Business
Contributory Pension: PENCOM Gives Six States Clean Bill
Most states across the six geopolitical zones in the country are yet to fully implement the Federal Government’s Contributory Pension Scheme (CPS), a report by the National Pension Commission (PENCOM) has revealed.
According to the report made available to The Tide, yesterday, only six states and the FCT had fully implemented CPS with regular and up-to-date remittance of pension contributions, establishment of pension bureau and enactment of pension law.
The report, signed by PENCOM spokesman, Peter Aghohowa, said that the six states which had fully keyed into the CPS as at September 2019 were Kaduna, Anambra, Ekiti, Ondo, Edo and Delta.
In the North-Cenral Zone, only FCT had established pension bureau and was up-to-date with remittance of pension contributions, while Benue, Kogi and Nasarawa states which had enacted CPS laws had no pension bureaus in place.

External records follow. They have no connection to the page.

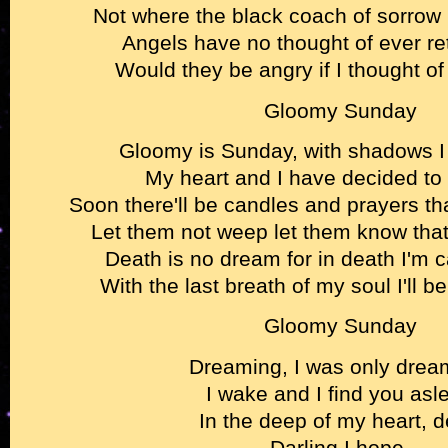
Not where the black coach of sorrow
Angels have no thought of ever re
Would they be angry if I thought of
Gloomy Sunday
Gloomy is Sunday, with shadows I s
My heart and I have decided to e
Soon there'll be candles and prayers th
Let them not weep let them know that 
Death is no dream for in death I'm 
With the last breath of my soul I'll b
Gloomy Sunday
Dreaming, I was only drea
I wake and I find you asl
In the deep of my heart, d
Darling I hope,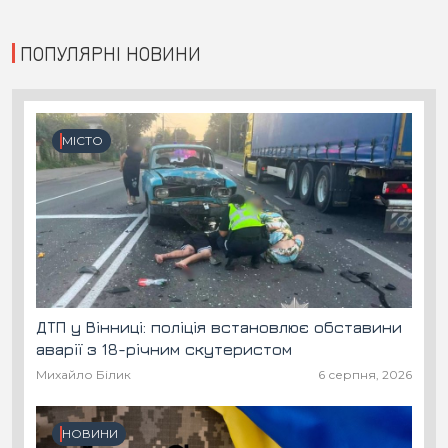
ПОПУЛЯРНІ НОВИНИ
МІСТО
ДТП у Вінниці: поліція встановлює обставини
аварії з 18-річним скутеристом
Михайло Білик
6 серпня, 2026
НОВИНИ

Although Niger State established pension bureau, it suspended implementation of the CPS in April 2015 and had since stopped remitting pension contributions, while Kwara and Plateau were yet to enact CPS law.
Five states in the North-East zone, comprising Borno, Adamawa, Bauchi, Gombe and Taraba, were yet to commence remittance of pension contributions while Yobe was still operating Defined Benefits Scheme.

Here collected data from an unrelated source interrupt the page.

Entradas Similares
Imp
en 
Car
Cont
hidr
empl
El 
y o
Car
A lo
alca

Also in North-East Zone, only Adamawa, Gombe and Taraba states had enacted CPS laws but none was yet to establish pension bureau.

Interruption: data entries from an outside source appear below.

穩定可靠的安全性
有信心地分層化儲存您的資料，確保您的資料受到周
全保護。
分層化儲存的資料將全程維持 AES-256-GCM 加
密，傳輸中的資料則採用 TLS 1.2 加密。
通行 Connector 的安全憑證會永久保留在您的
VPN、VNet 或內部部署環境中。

In the North-West Zone, only Kaduna State had fully implemented CPS with regular and up-to-date remittance of pension contributions, establishment of pension bureau, registration of employees with PFAs and consistent funding of accrued rights with 5 per cent of total monthly bill.
Of all the North-West states, only Katsina neither enacted CPS law nor established pension bureau, while Jigawa and Kebbi which had pension bureaus, were only remitting portions of the pension contributions.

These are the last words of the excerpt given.